■ **Data to examine**
◇ ◇ ◇ ◇ ◇

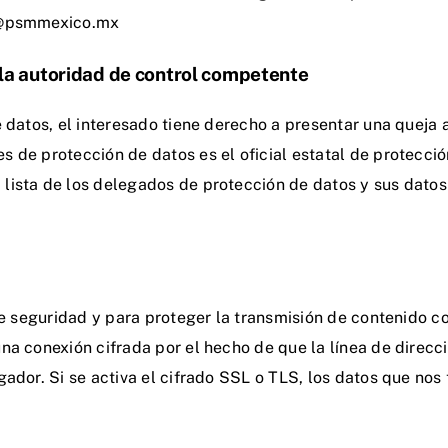
es@psmmexico.mx
la autoridad de control competente
e datos, el interesado tiene derecho a presentar una queja
 de protección de datos es el oficial estatal de protecció
ista de los delegados de protección de datos y sus datos 
 de seguridad y para proteger la transmisión de contenido 
a conexión cifrada por el hecho de que la línea de direcci
ador. Si se activa el cifrado SSL o TLS, los datos que nos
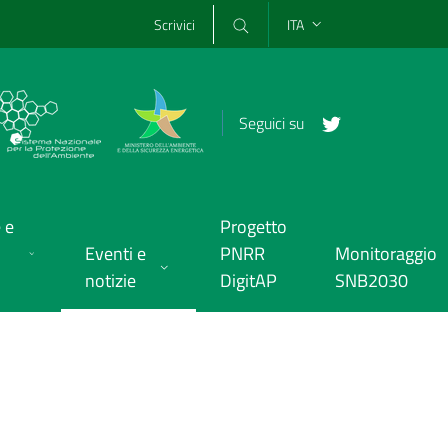
Scrivici
ITA
Seguici su
 e
Progetto
Eventi e
PNRR
Monitoraggio
notizie
DigitAP
SNB2030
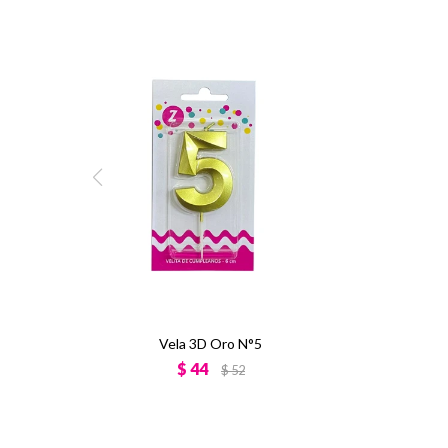
Vela 3D Oro N°5
$
44
$
52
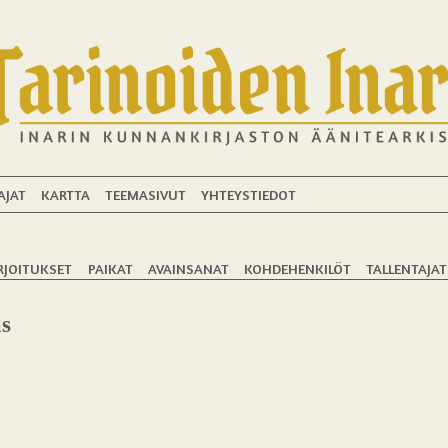
AJAT
KARTTA
TEEMASIVUT
YHTEYSTIEDOT
RJOITUKSET
PAIKAT
AVAINSANAT
KOHDEHENKILÖT
TALLENTAJAT
as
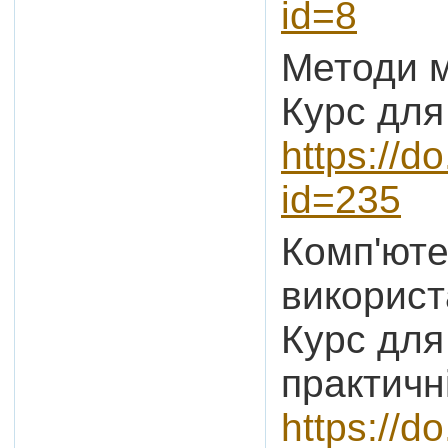
id=8
Методи м
Курс для
https://d
id=235
Комп'юте
використ
Курс для
практичн
https://d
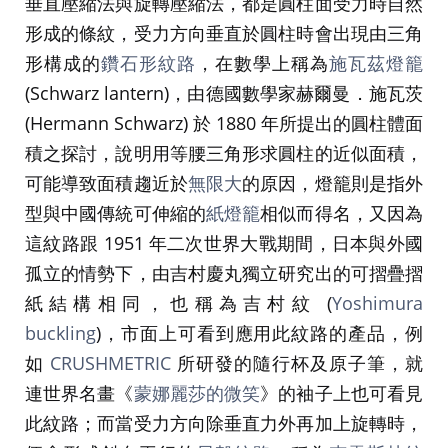
垂直壓縮法與旋轉壓縮法，都是圓柱面受力時自然
形成的條紋，受力方向垂直於圓柱時會出現由三角
形構成的
鑽石形紋路
，在數學上稱為
施瓦茲燈籠
(Schwarz lantern)，由德國數學家赫爾曼．施瓦茨
(Hermann Schwarz) 於 1880 年所提出的圓柱體面
積之探討，說明用等腰三角形求圓柱的近似面積，
可能導致面積趨近於
無限大
的原因，燈籠則是指外
型與中國傳統可伸縮的
紙燈籠
相似而得名，又因為
這紋路跟 1951 年二次世界大戰期間，日本與外國
孤立的情勢下，由吉村慶丸獨立研究出的可摺疊摺
紙結構相同，也稱為吉村紋 (
Yoshimura
buckling
)，市面上可看到應用此紋路的產品，例
如
CRUSHMETRIC
所研發的隨行杯及原子筆，就
連世界名畫《
蒙娜麗莎的微笑
》的袖子上也可看見
此紋路；而當受力方向除垂直力外再加上旋轉時，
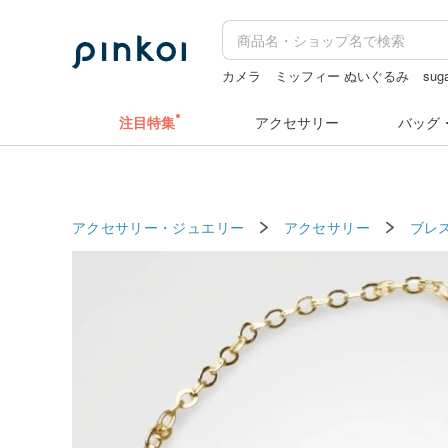
カメラ
ミッフィー ぬいぐるみ
suga
スタンプ
ラベルシール
キーホルダ
注目特集
アクセサリー
バッグ
アクセサリー・ジュエリー
アクセサリー
ブレ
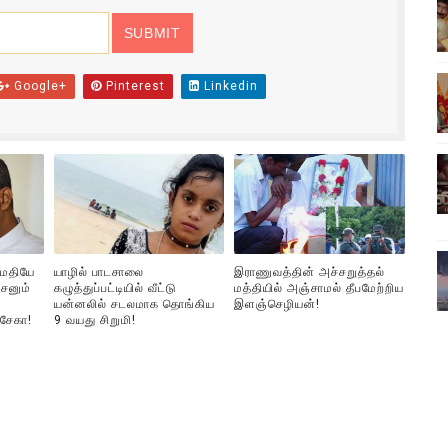
்பு (படங்கள், விடியோ)
ொதுச் சபை கூட்டத்தில் இன்று உரை
Google+
Pinterest
Linkedin
வீடியோ)
்திலே அதிக காலெக்ஷன் செய்த திரைப்படம் ! எங்கு தெரியுமா?
ை!
ுமதியே
யாழில் பாடசாலை
இராணுவத்தின் அச்சறுத்தல்
சனும்
கழுத்துப்பட்டியில் வீட்டு
மத்தியில் அஞ்சாமல் தீபமேற்றிய
யன்னலில் சடலமாக தொங்கிய
இளஞ்செழியன்!
்சேகா!
9 வயது சிறுமி!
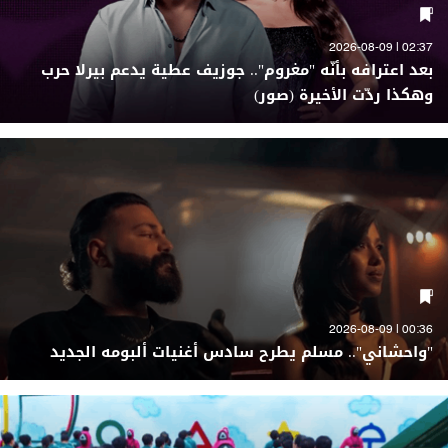
02:37 | 2026-08-09
بعد اعترافه بأنّه "مغروم".. جوزيف عطية يدعم بيرلا حرب
وهكذا ردّت الأخيرة (صور)
00:36 | 2026-08-09
"واحشاني".. مسلم يطرح سادس أغنيات ألبومه الجديد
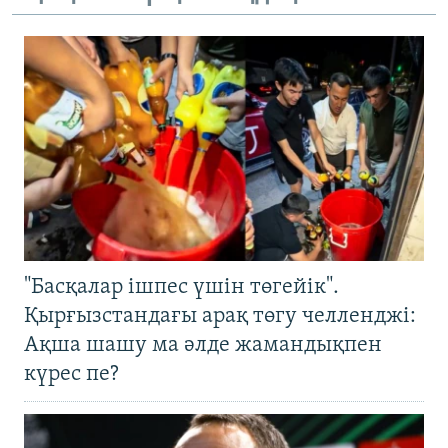
"Басқалар ішпес үшін төгейік".
Қырғызстандағы арақ төгу челленджі:
Ақша шашу ма әлде жамандықпен
күрес пе?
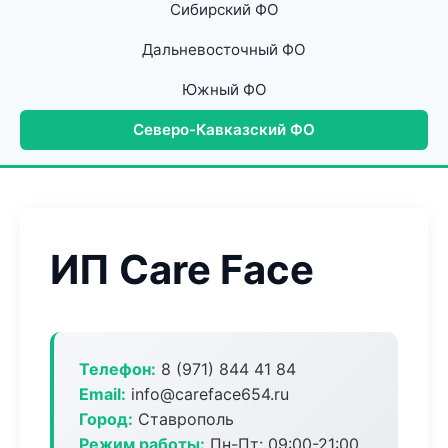
Сибирский ФО
Дальневосточный ФО
Южный ФО
Северо-Кавказский ФО
ИП Care Face
Телефон:
8 (971) 844 41 84
Email:
info@careface654.ru
Город:
Ставрополь
Режим работы:
Пн-Пт: 09:00-21:00,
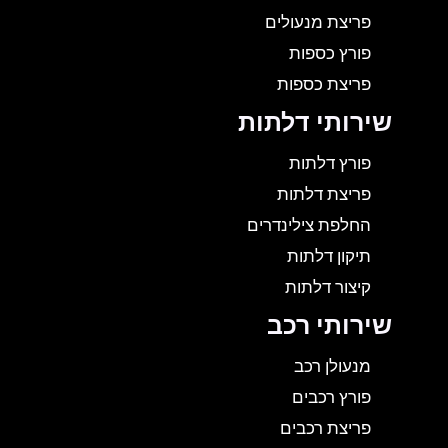
פריצת מנעולים
פורץ כספות
פריצת כספות
שירותי דלתות
פורץ דלתות
פריצת דלתות
החלפת צילינדרים
תיקון דלתות
קיצור דלתות
שירותי רכב
מנעולן רכב
פורץ רכבים
פריצת רכבים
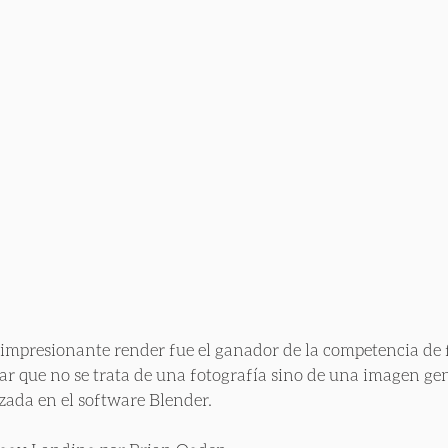
 impresionante render fue el ganador de la competencia de fo
ar que no se trata de una fotografía sino de una imagen g
izada en el software Blender.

◇ ◇ ◇ ◇ ◇

■ **Task brief**
Check all the records above and select each line where the string "פריצת" is found.

■ **Output of the task**
פריצת מנעולים
פריצת כספות
פריצת דלתות
פריצת רכבים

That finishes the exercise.